Ces conditions doivent être réunies le jour de la date limite du dépôt des candidatures.
La procédure d’attribution de l’emploi commence lorsque le Gouvernement déclare vacants les emplois de commissaire et elle peut même débuter un an avant la date de sa vacance certaine. L’appel à candidature est ensuite publié dans le mois qui suit la déclaration de vacance de l’emploi via un avis dans le Moniteur belge et les sites intranet et internet du Gouvernement.
Les candidatures doivent être envoyées au gouverneur de la province concernée (président de la commission de sélection) par pli recommandé dans les 30 jours qui suivent la publication de l’avis au Moniteur. Seront déclarées irrecevables, les candidatures qui ne sont pas accompagnées des documents nécessaires établissant que le candidat rempli les conditions fixées ci-dessus (copie du diplôme, extrait du casier judiciaire,…) ou d’une lettre de motivation circonstanciée pour la fonction sollicitée.

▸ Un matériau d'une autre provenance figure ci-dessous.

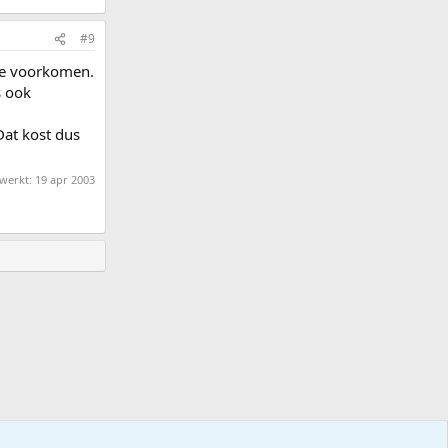
#9
te voorkomen.
s ook
Dat kost dus
.
ewerkt:
19 apr 2003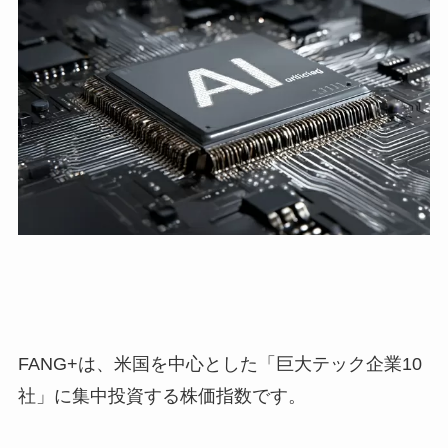
FANG+は、米国を中心とした「巨大テック企業10
社」に集中投資する株価指数です。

Dans les 15 jours qui suivent l’expiration du délai d’introduction des candidatures, le président de la commission de sélection transmet une copie de toutes les candidatures aux membres et convoque la commission pour une réunion qui se tient dans les 30 jours qui suivent la fin du même délai. Lors de cette réunion, la commission examine la recevabilité, puis compare les candidatures. Une autre réunion se tient dans les 30 jours qui suivent la première. Au cours de celle-ci, la commission entend chaque candidat pour évaluer leurs connaissances par rapport à la fonction (connaissance des institutions locales, la connaissance de la fonction de commissaire d’arrondissement et de gouverneur,…).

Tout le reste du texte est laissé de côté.